The purpose of the emergency clause is to allow state government to respond quickly to true public emergencies, like a large-scale natural disaster or wide-spread epidemic disease. Yet over the years, lawmakers have routinely abused the exemption by attaching emergency clauses to arguably non-emergency bills. For example, a taxpayer funded baseball stadium.

The first opportunity the Supreme Court had to address the legislature's questionable use of an emergency clause was in 1995 with the passage of SB 6049 – Providing public funding for the Mariners’ stadium in Seattle.

In a 6-3 ruling upholding the denial of a referendum, the Court said:

"Ultimately, the emergency that faced the Legislature was that the Seattle Mariners would be put up for sale on Oct. 30 (1995) unless, prior to that date, the Legislature enacted legislation that would assure the development of a new publicly owned baseball stadium for King County."

The Supreme Court had an opportunity to revisit this ruling in 2005 when faced with the question of whether the legislature's suspension of the then voter-approved two-thirds vote requirement for tax increases was an emergency warranting denial of a referendum.

Again, in a 6-3 ruling the Court upheld the legislature declaration of an emergency. The impact of the ruling was to give the legislature a blank check to use emergency clauses any time it wants. This has the effect of routinely stripping the people of their right of referendum. The dissenting judges, however, wrote blistering objections to the majority’s decision.

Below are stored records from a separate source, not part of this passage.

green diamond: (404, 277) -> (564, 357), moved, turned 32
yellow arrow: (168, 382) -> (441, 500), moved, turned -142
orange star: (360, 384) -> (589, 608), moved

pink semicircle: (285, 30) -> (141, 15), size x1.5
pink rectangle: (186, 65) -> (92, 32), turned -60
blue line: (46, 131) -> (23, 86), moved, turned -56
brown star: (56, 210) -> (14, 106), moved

For example, former Justice Richard Sanders warned that the ruling allows the legislature to avoid the people’s right of referendum:

“Where the Legislature uses an emergency clause simply to avoid a referendum rather than respond in good faith to a true ‘emergency’ . . . and where the court essentially delegates its independent role as a constitutional guardian to the legislative branch of government in its power struggle against the popular branch of government; I find little left of the people’s right of referendum.”

There is a better way to allow the legislature to respond to true emergencies while protecting the people’s right of referendum. The following is from South Dakota's constitution (Article 3, Section 22):

“Effective date of acts -- Emergency clause. No act shall take effect until ninety days after the adjournment of the session at which it passed, unless in case of emergency, (to be expressed in the preamble or body of the act) the Legislature shall by a vote of two-thirds of all the members elected of each house, otherwise direct.”

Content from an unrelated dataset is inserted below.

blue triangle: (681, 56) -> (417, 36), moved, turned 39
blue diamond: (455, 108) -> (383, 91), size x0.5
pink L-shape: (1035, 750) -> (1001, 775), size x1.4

Like South Dakota, Washington should also require a supermajority vote if lawmakers want to declare an emergency to prevent a referendum. Bills have been proposed in Olympia in prior years to do this but have not been adopted (see SJR 8206 from 2013).

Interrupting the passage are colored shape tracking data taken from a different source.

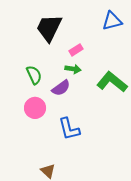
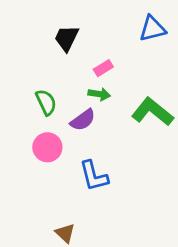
black trapezoid: (49, 28) -> (67, 38), size x0.7

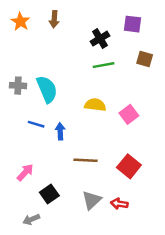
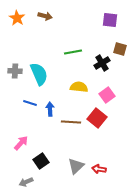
brown arrow: (54, 19) -> (45, 16), turned -80
black cross: (100, 39) -> (102, 63), moved
green line: (104, 65) -> (73, 52), moved
brown line: (86, 160) -> (71, 122), moved
red square: (129, 166) -> (97, 118), moved

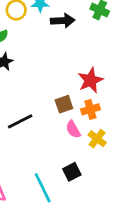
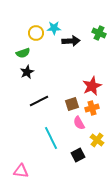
black line: (20, 121) -> (39, 101), moved
yellow cross: (97, 139) -> (97, 140), moved
cyan line: (43, 188) -> (51, 138), moved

If a true public emergency occurs that warrants denying the people their right of referendum, a supermajority vote requirement in the legislature should not be difficult to achieve. In the case of a true emergency, the public would most likely welcome the use of the emergency clause by the legislature, recognizing it is intended to be used at just such a time. Political convenience, however, should no longer serve as a reason to deny the people their right of referendum. This is especially true when lawmakers are trying to impose a tax the voters have repeatedly rejected.